(REQUIRED WORK):
Please transcribe the entries exactly and omit the images they contain.

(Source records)
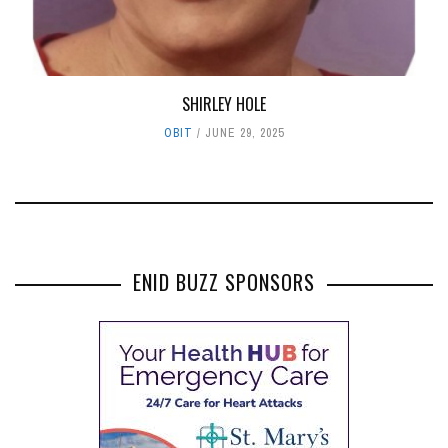
SHIRLEY HOLE
OBIT
JUNE 29, 2025
ENID BUZZ SPONSORS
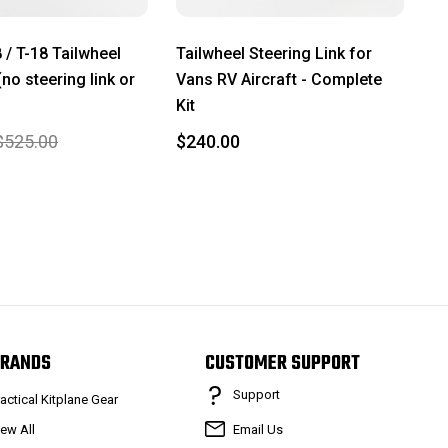
 / T-18 Tailwheel
Tailwheel Steering Link for
no steering link or
Vans RV Aircraft - Complete
Kit
$525.00
$240.00
RANDS
CUSTOMER SUPPORT
Support
ractical Kitplane Gear
iew All
Email Us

(ANSWER SPACE):
SHIRLEY HOLE
OBIT
JUNE 29, 2025
ENID BUZZ SPONSORS
 / T-18 Tailwheel
Tailwheel Steering Link for
no steering link or
Vans RV Aircraft - Complete
Kit
$525.00
$240.00
RANDS
CUSTOMER SUPPORT
Support
ractical Kitplane Gear
iew All
Email Us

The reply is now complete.